IT is a welcome development that the seven members of the south Asian Association for Regional Cooperation (SAARC) could finally sort out their remaining differences on a number of issues, including the negative lists, tariff and compensation mechanism before operationalisation of the much-awaited South Asia Free Trade Area (SAFTA). The Committee of Experts (CoE) deserves appreciation for accomplishing a difficult job. However, all credit goes to the heads of states and governments of the SAARC member nations for displaying a strong political resolve to put into effect the SAFTA at the earliest. The signal given by leaders at the 13th SAARC summit held in Dhaka recently had made the job easier for the CoE.

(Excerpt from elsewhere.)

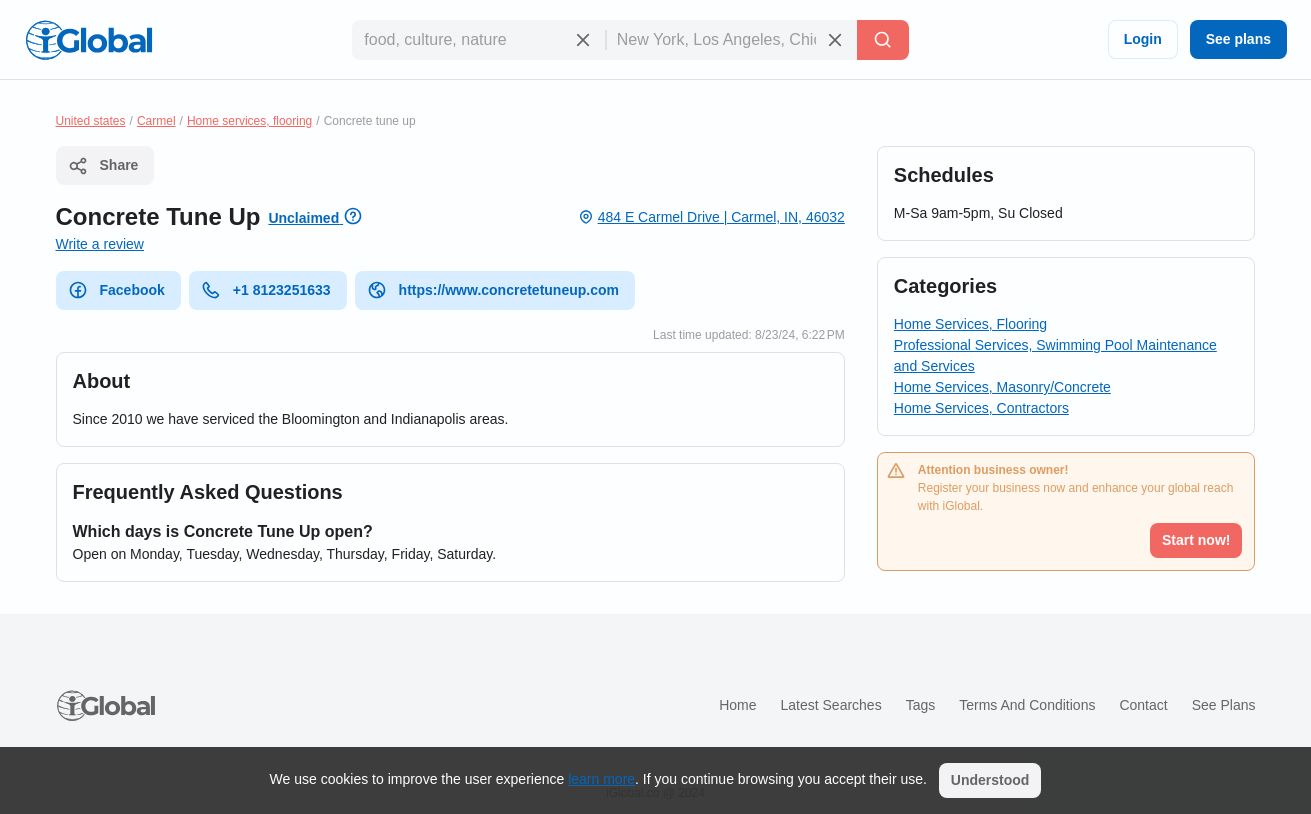 This screenshot has width=1311, height=814. I want to click on Home, so click(737, 705).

However, the CoE, reportedly, has decided to delay the mutual trade under the SAFTA arrangement by six months for understandable reasons. The process of duty reduction under the trade liberalisation agreement would require some internal mechanism, approvals etc., in each of the constituents of the regional grouping. None would mind a six months' delay considering the time spent on getting the SAFTA on track and the vast potential the deal has in increasing the inter-regional trade. It is estimated that the SAFTA would raise the current level of inter-regional trade from $6.0 billion to $ 14 billion annually.

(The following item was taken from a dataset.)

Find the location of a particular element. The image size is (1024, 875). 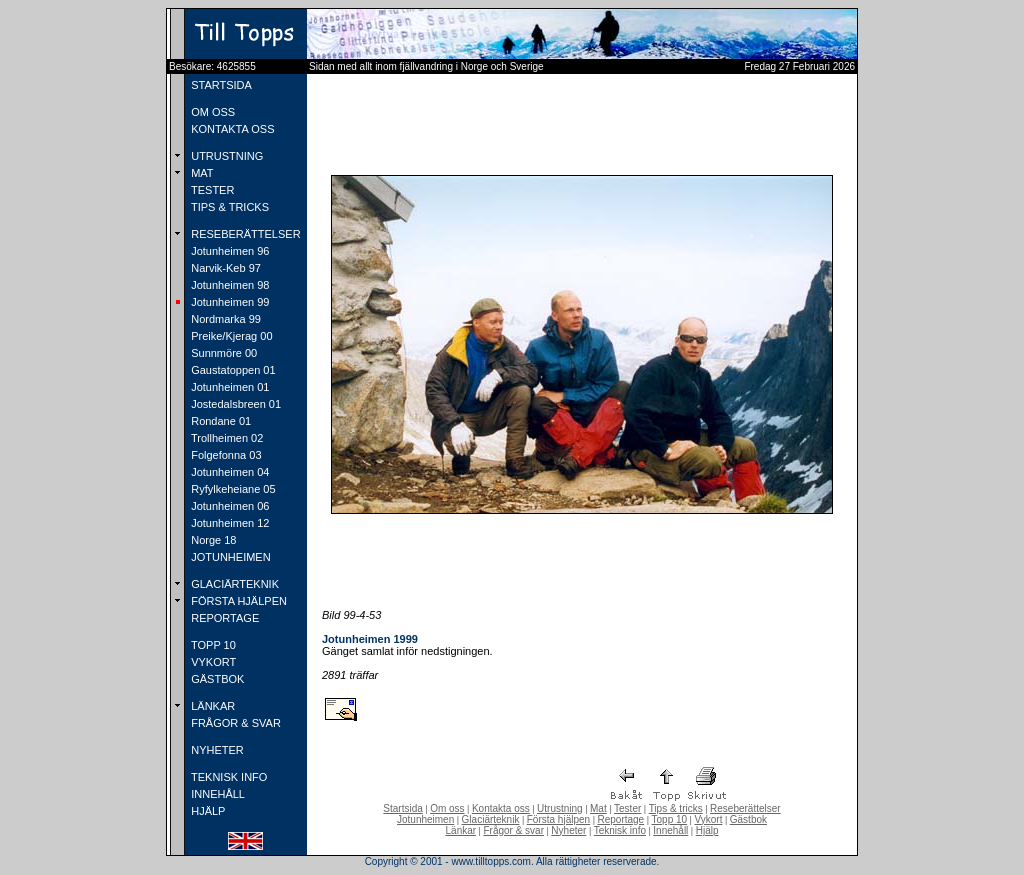 MAT is located at coordinates (200, 173).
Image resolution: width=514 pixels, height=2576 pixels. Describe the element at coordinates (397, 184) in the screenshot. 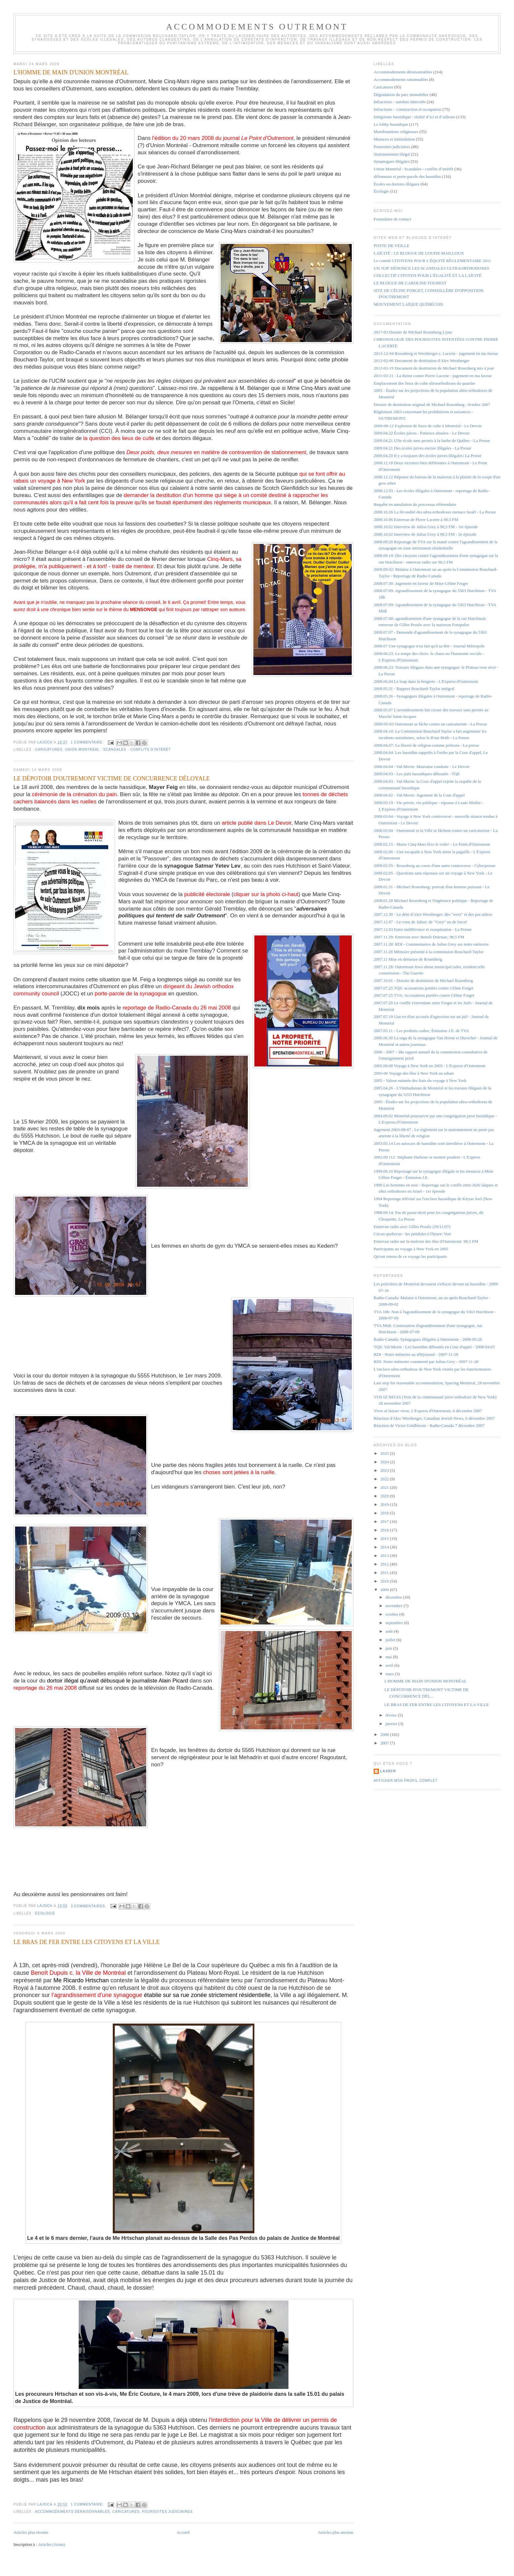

Since all hurdles to the operationalisation of the SAFTA are now over, the moot question that would obviously agitate the minds of all concerned is: How far would Bangladesh be benefited by the arrangement? There is no denying that India with its vast array of exportable goods stands to be benefited more than anyone else. It already enjoys edge over all other members so far its exports to Bangladesh are concerned because of its close proximity and the price competitiveness. Imports from that country are expected to increase further due to tariff reduction by Bangladesh as agreed under the SAFTA. None should object to that since traders and industrialists would naturally rush to those sources where they would get goods and commodities of their requirement at competitive prices. But such an opportunity does not come without a price. The country would be losing a substantial amount of revenue in the form of reduced duties and the domestic industries would come under an uneven competition from cheaper imported goods. To address these two particular problems, the issues of negative list of products and compensation mechanism for the least developed members of the SAARC were included in the negotiations on the SAFTA. The conflicting interests of member countries coupled with political mistrust had often clouded the prospect of the SAFTA. Since the details of the final negotiations on negative lists and compensation mechanism are yet to be made public, it is difficult to say how best the interest of Bangladesh has been protected.
Reportedly, India has agreed to give duty-free access to up to 6.0 million pieces of readymade garments from Bangladesh every year provided the latter imports the required fabrics from the former. Bangladesh has sought similar facility from Pakistan. Islamabad would soon convey its decision on the issue. It does not seem befitting that Bangladesh would concentrate its focus on one single product everywhere. Unfortunately, our entrepreneurs have not employed their best efforts to diversify exports and become competitive in other areas. The SAFTA offers an opportunity to boost exports in the regional countries. The government and local entrepreneurs should make all out efforts to exploit fully.